## Regression Loss

### 1. MSE

In [198]:
import numpy as np

y_true_np = np.array([3.0, 5.0, 2.5])
y_pred_np = np.array([2.5, 5.5, 2.0])

def mse_loss(pred, target):
    return np.mean((pred-target)**2)
mse = mse_loss(y_pred_np, y_true_np)
print("MSE:", mse)

MSE: 0.25


In [199]:
import torch

y_true_t = torch.tensor([3.0, 5.0, 2.5])
y_pred_t = torch.tensor([2.5, 5.5, 2.0], requires_grad=True)
# requires_grad: 这个tensor参与梯度计算，需要在反向传播的时候计算他的梯度

def mse_loss(pred, target):
    return torch.mean((pred-target)**2)
mse = mse_loss(y_pred_t, y_true_t)
print("MSE:", mse)

MSE: tensor(0.2500, grad_fn=<MeanBackward0>)


### 2. MAE 

In [200]:
def mae_loss(pred, target):
    return np.mean(np.abs(pred-target))

mae = mae_loss(y_pred_np, y_true_np)
print("MAE:", mae)

MAE: 0.5


In [201]:
def mae_loss(pred, target):
    return torch.mean(torch.abs(pred-target))

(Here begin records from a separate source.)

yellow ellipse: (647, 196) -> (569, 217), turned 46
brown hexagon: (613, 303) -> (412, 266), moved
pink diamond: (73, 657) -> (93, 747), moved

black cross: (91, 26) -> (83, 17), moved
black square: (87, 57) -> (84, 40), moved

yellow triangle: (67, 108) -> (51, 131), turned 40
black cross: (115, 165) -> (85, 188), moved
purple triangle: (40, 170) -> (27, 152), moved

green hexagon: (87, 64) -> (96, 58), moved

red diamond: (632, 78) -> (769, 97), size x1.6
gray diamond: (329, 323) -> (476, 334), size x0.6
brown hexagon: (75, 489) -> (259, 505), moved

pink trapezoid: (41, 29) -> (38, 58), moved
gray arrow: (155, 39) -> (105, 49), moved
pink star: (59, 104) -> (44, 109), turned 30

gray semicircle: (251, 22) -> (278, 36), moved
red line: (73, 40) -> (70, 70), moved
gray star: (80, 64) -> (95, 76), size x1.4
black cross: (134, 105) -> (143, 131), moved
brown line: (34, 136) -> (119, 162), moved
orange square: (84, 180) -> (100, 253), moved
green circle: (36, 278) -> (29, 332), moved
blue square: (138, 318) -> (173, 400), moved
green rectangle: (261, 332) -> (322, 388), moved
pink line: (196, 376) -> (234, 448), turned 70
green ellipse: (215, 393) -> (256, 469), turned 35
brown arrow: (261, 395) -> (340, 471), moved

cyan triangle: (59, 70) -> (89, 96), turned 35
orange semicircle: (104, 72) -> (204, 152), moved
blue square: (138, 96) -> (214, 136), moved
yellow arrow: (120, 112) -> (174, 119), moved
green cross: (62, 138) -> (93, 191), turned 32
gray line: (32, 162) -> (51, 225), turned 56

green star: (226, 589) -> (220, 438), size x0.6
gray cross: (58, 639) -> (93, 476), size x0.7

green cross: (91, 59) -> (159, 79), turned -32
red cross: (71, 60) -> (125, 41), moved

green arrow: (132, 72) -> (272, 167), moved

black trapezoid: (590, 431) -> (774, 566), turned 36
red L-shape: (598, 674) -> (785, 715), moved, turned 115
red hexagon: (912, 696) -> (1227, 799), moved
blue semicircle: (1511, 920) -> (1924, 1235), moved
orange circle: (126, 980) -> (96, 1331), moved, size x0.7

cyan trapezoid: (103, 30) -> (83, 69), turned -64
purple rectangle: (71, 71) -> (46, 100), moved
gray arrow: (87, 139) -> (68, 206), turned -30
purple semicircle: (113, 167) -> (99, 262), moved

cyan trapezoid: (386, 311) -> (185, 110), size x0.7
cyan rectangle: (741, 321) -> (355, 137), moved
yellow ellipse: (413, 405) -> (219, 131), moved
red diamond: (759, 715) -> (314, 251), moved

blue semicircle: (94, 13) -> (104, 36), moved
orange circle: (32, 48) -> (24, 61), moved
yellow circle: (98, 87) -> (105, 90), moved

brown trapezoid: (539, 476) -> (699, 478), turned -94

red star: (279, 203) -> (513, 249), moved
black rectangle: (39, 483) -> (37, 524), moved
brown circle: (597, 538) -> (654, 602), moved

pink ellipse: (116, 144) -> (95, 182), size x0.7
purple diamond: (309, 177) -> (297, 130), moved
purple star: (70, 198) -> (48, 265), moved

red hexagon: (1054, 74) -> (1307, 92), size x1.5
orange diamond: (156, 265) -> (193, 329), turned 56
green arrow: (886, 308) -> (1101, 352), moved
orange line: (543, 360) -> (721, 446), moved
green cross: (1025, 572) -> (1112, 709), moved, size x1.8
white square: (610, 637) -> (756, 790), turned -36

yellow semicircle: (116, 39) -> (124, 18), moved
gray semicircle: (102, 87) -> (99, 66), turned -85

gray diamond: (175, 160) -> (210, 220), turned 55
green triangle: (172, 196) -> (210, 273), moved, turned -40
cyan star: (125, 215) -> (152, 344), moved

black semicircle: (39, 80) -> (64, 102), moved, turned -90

mae = mae_loss(y_pred_t, y_true_t)
print("MAE:", mae)

MAE: tensor(0.5000, grad_fn=<MeanBackward0>)


### 3. Huber Loss

In [202]:
def huber_loss(pred, target, delta=1.0):
    diff = np.abs(pred-target)
    loss = np.where(
        diff<=delta, 
        0.5*diff**2, 
        delta*(diff-0.5*delta)
    )
    return np.mean(loss)
huber_loss = huber_loss(y_pred_np, y_true_np)
print("huber loss:", huber_loss)

huber loss: 0.125


In [203]:
def huber_loss(pred, target, delta=1.0):
    diff = torch.abs(pred-target)
    loss = torch.where(
        diff<=delta, 
        0.5*diff**2, 
        delta*(diff-0.5*delta)
    )
    return loss.mean()
huber_loss = huber_loss(y_pred_t, y_true_t)
print("huber loss:", huber_loss)

huber loss: tensor(0.1250, grad_fn=<MeanBackward0>)


### 4. RMSE

In [204]:
def rmse_loss(pred, target):
    return np.sqrt(np.mean((pred-target)**2))
rmse = rmse_loss(y_pred_np, y_true_np)
print("RMSE:", rmse)

RMSE: 0.5


In [205]:
def rmse_loss(pred, target):
    return torch.sqrt(torch.mean((pred-target)**2))
rmse = rmse_loss(y_pred_t, y_true_t)
print("RMSE:", rmse)

RMSE: tensor(0.5000, grad_fn=<SqrtBackward0>)


## Classification Loss

### 1. Binary Cross Entropy

In [206]:
# labels
y_true_np = np.array([1, 0, 1])
y_true_t = torch.tensor([1., 0., 1.])

# logits
logits_np = np.array([0.2, 0.6, 0.2])
logits_t = torch.tensor([0.2, 0.6, 0.2], requires_grad=True)

In [207]:
def bce_loss(pred, target, eps=1e-4):
    return -np.mean(target*np.log(pred+eps)+(1-target)*np.log(1-pred+eps))

bce_loss = bce_loss(logits_np, y_true_np)
print("BCE Loss:", bce_loss)

BCE Loss: 1.3779722793012823


In [208]:
def bce_loss(pred, target, eps=1e-4):
    return torch.mean(target*torch.log(pred+eps)+(1-target)*torch.log(1-pred+eps))
bce_loss = bce_loss(logits_t, y_true_t)
print("BCE Loss:", bce_loss)

BCE Loss: tensor(-1.3780, grad_fn=<MeanBackward0>)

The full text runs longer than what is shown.